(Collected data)

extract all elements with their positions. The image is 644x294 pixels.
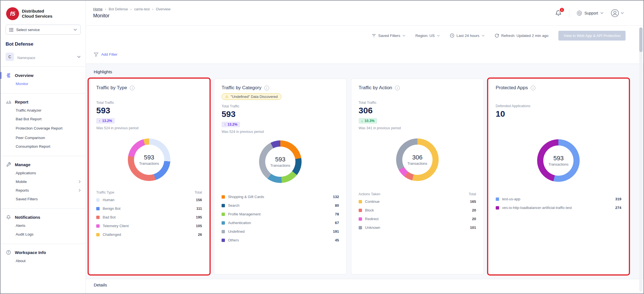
legend-item[interactable]: ves-io-http-loadbalancer-artificial-traf… xyxy=(496,203,621,212)
service-selector[interactable]: Select service xyxy=(6,25,81,35)
chevron-down-icon xyxy=(621,12,624,14)
sidebar-item-saved-filters[interactable]: Saved Filters xyxy=(1,195,86,203)
region-dropdown[interactable]: Region: US xyxy=(415,34,440,38)
legend-item[interactable]: Telemetry Client105 xyxy=(96,222,202,230)
legend-item[interactable]: Shopping & Gift Cards132 xyxy=(222,192,339,201)
card-traffic-by-category: Traffic by Category i ⚠ "Undefined" Data… xyxy=(214,79,347,274)
delta-badge: ↑ 13.2% xyxy=(222,122,240,127)
donut-chart[interactable]: 593 Transactions xyxy=(537,139,580,182)
info-icon[interactable]: i xyxy=(531,86,535,90)
legend: Traffic Type Total Human156 Benign Bot11… xyxy=(96,190,202,239)
legend-item[interactable]: Redirect20 xyxy=(359,215,476,223)
scrollbar-thumb[interactable] xyxy=(639,27,643,52)
legend-swatch xyxy=(96,207,100,210)
sidebar-item-report[interactable]: Report xyxy=(1,98,86,106)
breadcrumb-namespace[interactable]: carrie-test xyxy=(134,7,150,11)
donut-chart[interactable]: 593 Transactions xyxy=(128,138,170,181)
sidebar-item-bad-bot-report[interactable]: Bad Bot Report xyxy=(1,115,86,123)
legend-item[interactable]: Continue165 xyxy=(359,197,476,206)
sidebar-item-notifications[interactable]: Notifications xyxy=(1,213,86,221)
stat-value: 593 xyxy=(222,109,339,119)
info-icon[interactable]: i xyxy=(264,86,269,90)
donut-center-value: 593 xyxy=(553,155,564,162)
breadcrumb-overview[interactable]: Overview xyxy=(156,7,170,11)
user-menu[interactable] xyxy=(611,9,624,17)
notifications-bell-button[interactable]: 1 xyxy=(555,10,562,17)
bar-chart-icon xyxy=(6,100,11,104)
legend-item[interactable]: Profile Management78 xyxy=(222,210,339,218)
sidebar-item-audit-logs[interactable]: Audit Logs xyxy=(1,230,86,239)
sidebar-item-traffic-analyzer[interactable]: Traffic Analyzer xyxy=(1,106,86,115)
legend-item[interactable]: Undefined191 xyxy=(222,227,339,236)
legend-swatch xyxy=(222,213,225,216)
sidebar-item-about[interactable]: About xyxy=(1,257,86,265)
breadcrumb-home[interactable]: Home xyxy=(93,7,102,11)
sidebar-item-monitor[interactable]: Monitor xyxy=(1,79,86,88)
legend-item[interactable]: Block20 xyxy=(359,206,476,215)
sidebar-item-mobile[interactable]: Mobile xyxy=(1,177,86,186)
donut-chart[interactable]: 306 Transactions xyxy=(396,138,439,181)
stat-label: Total Traffic xyxy=(222,104,339,108)
undefined-data-warning-badge[interactable]: ⚠ "Undefined" Data Discovered xyxy=(222,93,281,100)
legend-item[interactable]: Unknown101 xyxy=(359,223,476,232)
legend: test-us-app319 ves-io-http-loadbalancer-… xyxy=(496,195,621,212)
legend-swatch xyxy=(359,226,362,229)
legend-item[interactable]: test-us-app319 xyxy=(496,195,621,203)
main-content: Home › Bot Defense › carrie-test › Overv… xyxy=(86,1,643,293)
active-indicator xyxy=(1,72,1,79)
time-range-dropdown[interactable]: Last 24 hours xyxy=(450,33,485,38)
card-title: Traffic by Category xyxy=(222,85,262,91)
legend-item[interactable]: Authentication67 xyxy=(222,218,339,227)
saved-filters-dropdown[interactable]: Saved Filters xyxy=(372,34,405,38)
funnel-icon xyxy=(94,52,98,57)
legend-item[interactable]: Search80 xyxy=(222,201,339,210)
info-icon[interactable]: i xyxy=(395,86,400,90)
wrench-icon xyxy=(6,162,11,167)
sidebar-item-consumption-report[interactable]: Consumption Report xyxy=(1,142,86,151)
info-icon xyxy=(6,250,11,255)
legend-swatch xyxy=(222,204,225,207)
sidebar-item-workspace-info[interactable]: Workspace Info xyxy=(1,248,86,257)
vertical-scrollbar[interactable] xyxy=(639,27,643,292)
legend-item[interactable]: Bad Bot195 xyxy=(96,213,202,222)
donut-center-label: Transactions xyxy=(407,162,427,166)
details-section-header: Details xyxy=(86,279,643,288)
card-title: Traffic by Type xyxy=(96,85,127,91)
legend-swatch xyxy=(359,200,362,203)
overview-icon xyxy=(6,73,11,78)
support-menu[interactable]: Support xyxy=(577,10,603,16)
chevron-right-icon xyxy=(79,189,81,192)
sidebar-item-peer-comparison[interactable]: Peer Comparison xyxy=(1,133,86,142)
chevron-down-icon xyxy=(482,35,485,37)
sidebar-item-applications[interactable]: Applications xyxy=(1,169,86,177)
sidebar-item-overview[interactable]: Overview xyxy=(1,71,86,79)
sidebar-item-reports[interactable]: Reports xyxy=(1,186,86,195)
sidebar-item-manage[interactable]: Manage xyxy=(1,161,86,169)
stat-value: 10 xyxy=(496,109,621,119)
arrow-up-icon: ↑ xyxy=(99,119,100,123)
namespace-selector[interactable]: C Namespace xyxy=(6,53,81,67)
sidebar-item-protection-coverage-report[interactable]: Protection Coverage Report xyxy=(1,123,86,133)
donut-chart[interactable]: 593 Transactions xyxy=(259,140,302,183)
legend-item[interactable]: Challenged26 xyxy=(96,230,202,239)
stat-label: Defended Applications xyxy=(496,104,621,108)
legend-item[interactable]: Human156 xyxy=(96,196,202,204)
donut-center-label: Transactions xyxy=(549,163,568,166)
legend-item[interactable]: Others45 xyxy=(222,236,339,244)
sidebar-item-alerts[interactable]: Alerts xyxy=(1,221,86,230)
support-label: Support xyxy=(584,11,598,15)
clock-icon xyxy=(450,33,454,38)
refresh-icon xyxy=(495,33,499,38)
add-filter-button[interactable]: Add Filter xyxy=(94,52,117,57)
service-selector-label: Select service xyxy=(16,28,40,32)
donut-center-label: Transactions xyxy=(139,162,159,166)
refresh-button[interactable]: Refresh: Updated 2 min ago xyxy=(495,33,549,38)
breadcrumb-separator: › xyxy=(130,7,131,11)
view-in-waap-button[interactable]: View in Web App & API Protection xyxy=(558,31,626,41)
breadcrumb-bot-defense[interactable]: Bot Defense xyxy=(109,7,128,11)
card-traffic-by-action: Traffic by Action i Total Traffic 306 ↓ … xyxy=(351,79,484,274)
card-title: Protected Apps xyxy=(496,85,528,91)
nav-section-report: Report Traffic Analyzer Bad Bot Report P… xyxy=(1,93,86,156)
legend-item[interactable]: Benign Bot111 xyxy=(96,204,202,213)
info-icon[interactable]: i xyxy=(130,86,135,90)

How to complete this task
If a line of the records above includes the word "badge", count it; state the final number with no other words.

Written reply
2